September 2008, Vol. 20, No.9

Research Notes

Preventing Ecological Deterioration of Streams

A recent study funded and managed by the Water Environment Research Foundation (WERF; Alexandria, Va.) details a protocol that could prevent severe ecological deterioration of urban streams.

According to the executive summary of the study, changes in land use, especially urbanization, can affect runoff characteristics and the aquatic environments of streams receiving the runoff. A pilot study of eight watersheds with a gradient of urban development in the North Carolina Piedmont demonstrated that the hydrologic metric (a measure of time over a multiyear record during which the flow is greater than the average flow) responds to changes in land use and to alternative runoff control scenarios. The research team also found that the ecological health of streams is responsive to the hydrologic metric.
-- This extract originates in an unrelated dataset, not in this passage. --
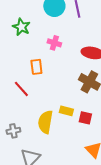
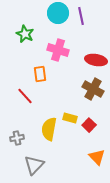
pink cross: (54, 43) -> (58, 50), size x1.5
red square: (85, 118) -> (89, 125), turned 32

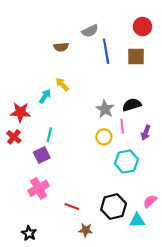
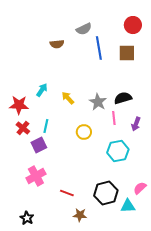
yellow arrow: (62, 84) -> (68, 98), moved
red cross: (14, 137) -> (23, 128), moved
yellow circle: (104, 137) -> (84, 132), moved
These findings imply that land use and stormwater management criteria can be set using what is known from the links among biological parameters, hydrologic and geomorphic metrics, and land use patterns and runoff control practices, according to the study. From these findings, an 8-step process for urban stormwater management agencies was created:

  1. identify resources for protection and preservation, and establish goals;
  2. identify parameters relevant to targeted resources;
  3. identify development gradient of sites used to generate relationships between hydrologic and geomorphic metrics and biologic parameters;
  4. obtain biologic data and compute metrics, then compute values for hydrologic and geomorphic metrics;
  5. establish relationships between hydrologic and geomorphic metrics and biologic data;
  6. evaluate impact of runoff and control strategies on hydrologic and geomorphic metrics;
  7. establish management criteria for stream types of interest;
  8. proceed with ongoing monitoring.

“This procedure provides a scientific platform in establishing suitable rules and design standards for real estate development plans,” said Jane Casteline, WERF program manager. “Using the protocol early in the process may lessen damage to river ecology before a problem develops.”

Researchers recommended that experiments should be conducted on an urbanizing watershed of 2.6 km² to 7.7 km² (1 mi² to 3 mi²) and should use runoff controls and best management practices to relate macroinvertebrate health to the hydrologic metric as the watershed develops.
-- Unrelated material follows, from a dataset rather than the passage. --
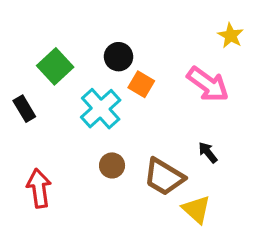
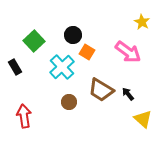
brown trapezoid: (164, 177) -> (101, 90), moved
yellow triangle: (196, 209) -> (143, 119), moved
This protocol was developed to help city planners find a way to measure the impact of land changes on the health of the watershed before these changes are made to prevent or reduce harm to rivers from urban development, according to a WERF press release. Principal research investigators for this study were Larry Roesner and Brian Bledsoe of Colorado State University (Fort Collins), and Christine Pomeroy from the University of Utah (Salt Lake City).

Statistical Models for Forecasting Microbial Concentration

A new study published in the American Chemical Society’s journal Environmental Science & Technology indicates that using the Virtual Beach (VB) tool can optimize the development of statistical models used for forecasting microbial concentrations at recreational water sites.

Researchers used VB, public-domain software that prescribes site-specific predictive models, as a tool to evaluate statistical modeling for predicting Escherichia coli levels at Huntington Beach, Ohio, on Lake Erie.

According to the study, persistence models typically are used to predict healthy water levels. However, because this model takes about 24 hours to analyze indicator bacteria samples, its success depends on steady concentrations of pollutants. In highly variable conditions, persistence models can produce false predictions, which can result in a waterbody with microbial concentrations above the threshold for safety, predicted to be safe for recreational use.

Huntington Beach was found to have highly variable conditions daily. Using the persistence model on a 2006 data set resulted in only seven correct water quality predictions out of a total of 26.

Statistical regression models, such as the multiple linear regression (MLR) model, have been used increasingly to predict contamination at beaches. MLR models use the known bacteria concentrations and independent data to produce mathematical models to predict bacteria concentrations. In the Huntington Beach case, MLR models outperform persistence models in the accuracy of health advisories, which was reconfirmed by this study.

The study was initiated to demonstrate the efficacy of the VB MLR model development tool and to evaluate and assess the feasibility of dynamic models, and to evaluate 24-hour forecasts of microbial contamination at beaches.

The experimental forecast period covered 42 days. Predictions of current but unknown bacteria levels, known as nowcasts, compared to actual observations in the study verified the effectiveness of VB and showed that dynamic models are about as accurate as long-term static models.

The results of the study show that VB performed as intended, and the automated functionalities of VB allow its users to perform daily model updates in about one hour.

The researchers found that the Virtual Beach tool can facilitate and optimize the development of statistical models used for nowcasting and forecasting microbial concentrations at recreational water sites, particularly for dynamic models based on short-term data sets.

The researchers recommended increasing the frequency of bacterial measurements to both establish statistical models and increase the demand for data at additional sites because, as this study has shown, bacteria concentrations can be forecast with reasonable accuracy, which will assist in predicting the time and location of waters suitable for recreational uses.